Павел Басинский - Классики и современники
Веселый, потому что был весел! Потому что был «Виктором»! И это веселье недобитой и нерастраченной молодости, только-только простившейся с опасностью быть убитым и необходимостью убивать, так и брызжет со страниц повести, заставляя читать ее на одном дыхании — со вкусом, со смаком и как бы вопреки тому, о чем там написано. Но главное — вопреки постоянно вторгающемуся голосу «Петровича» — мрачного, ворчливого, порой и озлобленного до крайности alter ego героя-автора. Пишет «Петрович», а рождается «Виктор». И это обратное рождение, этот путь назад пугают и настораживают.
Были «Викторами», а стали «Петровичами». И дело, разумеется, не в естественном (чаще противоестественном — от ранений, контузий, недоедания да и привычного еще с фронтовых ста грамм пьянства) старении именно фронтового поколения, но в общем самоощущении все еще громадной страны, не способной реагировать на происходящее сегодня сколько-нибудь ярко и сильно. Как назло, будто в насмешку с экранов ТВ ежедневно обрушивается мощь рекламного дизайна… Выборные кампании поражают своей невиданной энергией (словно участвуют в них люди, до этого полжизни отдыхавшие на Багамах). А на лицах даже и бастующих и митингующих людей мрачная усталость и готовность к «психологии отчаяния». Но об этой надсаженности русского человека в ХХ веке Астафьев писал давно, еще в «Пастушке» и «Печальном детективе». Кто тогда послушал мудрого «Петровича»? И почему символом «нового русского» вновь оказался «Виктор» (два поднятых углом пальца), но уже не «веселый солдат», спасший страну от гитлеризма, а напористый, самоуверенный и резво расправляющийся с незаконно доставшимся ему наследством нувориш?

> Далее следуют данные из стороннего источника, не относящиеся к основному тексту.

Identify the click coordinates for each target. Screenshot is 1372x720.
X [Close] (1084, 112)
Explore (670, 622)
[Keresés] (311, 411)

На эти вопросы пытается ответить Солженицын. Ответить насколько это возможно ясно и достойно. Повесть же Астафьева задает эти вопросы, не отвечая на них. Тем больнее ее читать. Неужели русский человек в конце ХХ века навсегда станет «Петровичем» — обреченной, контуженной душой, не способной ни к чему кроме «психологии отчаяния»? Неужели «Викторами» окажется та мразь, каждый «мерседес» которой стоит тысяч преждевременных смертей нищих старух и стариков?
«Четырнадцатого сентября одна тысяча девятьсот сорок четвертого года я убил человека. Немца. Фашиста. На войне». Так начинается повесть Астафьева «Веселый солдат». И этой же фразой заканчивается. Но только с очень-очень важным добавлением: «Когда я нажимал на спуск карабина, палец был еще целый, не изуродованный, молодое мое сердце жаждало горячего кровотока и было преисполнено надежд…»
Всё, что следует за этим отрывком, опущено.